At any point of the trial, do you plan on taking the stand? And if so, what do you plan on telling the jurors?

I don’t know. I don’t know. It’s kind of like going to a committee hearing and testifying. I don’t know who is going to be there, what they’re going to ask, or what I am going to tell them. It comes out when I get there. It comes from the heart. I ask God and Jessie for the right things to say, and that is what comes out. I have never wrote anything. So when I don’t have anything to say, I guess that I am done.


What is it like to see John Couey in court when you go to some of these hearings?

I really wouldn’t know how to describe it. If I had to explain it, I don’t think anyone would understand. But you just have to wait it out and see what happens.


There is the possibility that the verdict could come on the two-year anniversary of when Jessica disappeared, or close to it. What would that mean to you?

Well, I don’t think it really matters what day it happens on. As long as it happens.


There is a chance that you will get to testify in a sentencing hearing, if you do, and you get a chance not just to be in the same room but to speak to John Couey, what do you have to say to him?


I think my direction will be to speak to the judge and not to John Couey. Although, he’ll be there to hear it. And, it’s hard to tell. You don’t know what is going to happen until the day gets here. It’s like testifying. I don’t know what is going to happen or what I am going to say until the time comes.

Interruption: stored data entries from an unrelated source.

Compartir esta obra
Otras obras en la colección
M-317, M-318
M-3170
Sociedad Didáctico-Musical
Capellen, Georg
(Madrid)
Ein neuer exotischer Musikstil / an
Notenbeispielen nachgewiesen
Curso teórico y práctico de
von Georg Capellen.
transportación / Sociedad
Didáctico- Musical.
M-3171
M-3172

But people have had enough. And I think that it’s time – I always said in the beginning that it was time to turn the tables. Instead of them stalking our children, we and stalk them. U.S. Marshalls. FBI. And instead of them being our kids worse nightmare, we become theirs. Prosecutors, we need you to work harder. If there is something you need to get more convictions, then you need to let a child advocate know so they can go to Tallahassee and pull for you. If judges need something, then let someone know so we can go up there and pull for you. You got a little girl in Jacksonville that was molested, and the guy got a year’s probation? You got a school teacher (in Tampa) where his peers are protecting him? We give our kids to the schools and you’re supposed to take care of them. You got them. And you let something like that happen, and you let it go? And it happens again? All of those people should have it shoved right down their throat, and none of them should work in the school system. There job was to protect our children, not their peers.

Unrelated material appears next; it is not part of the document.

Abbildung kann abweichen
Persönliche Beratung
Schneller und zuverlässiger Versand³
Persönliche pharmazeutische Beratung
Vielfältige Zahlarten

Do you have complete faith in our justice system, and describe what justice looks like for Jessie in particular.

Well, I won’t say Jessie in particular. But what justice looks like? It’s multi-colored, it has a lot of shapes and sizes, and we never know which way it’s going to go. We never know.



I think that we have the ability to make the right decisions and to hand down the right sentencing for whatever crime that it may be against a child. I think we have an obligation to really put down the hammer hard on people that hurt children. But as we have seen in the last two years – we have Jessie’s law – and we have had people who have been punished by it, but we still have people walking away. Our system isn’t still up to par. We’ll always been one step behind. But I have faith in Florida legislatures, and I believe that they will continue to make the changes. If they don’t, I will just go talk to Nancy Argenziano and we’ll just get everyone all fired up. Cause if I had to pick my favorite, that would be the first name to come out of my mouth. That woman will just not play with you when it comes to these kids. That woman will just not play with you. And she’s not the only one that feels that way. They only had one vote no against Jessie’s law. Florida had a big black eye and they’re determined to fix it. Our governor Charlie Crist, since he was attorney general, has made my confident that changes would be made and we would continue to fight. And even as governor he has told me the same thing. And Governor Bush, he said we’d make changes and we did. There are a lot of good people working hard and those that are slack-asses, we’ll just pick them out and get rid of them.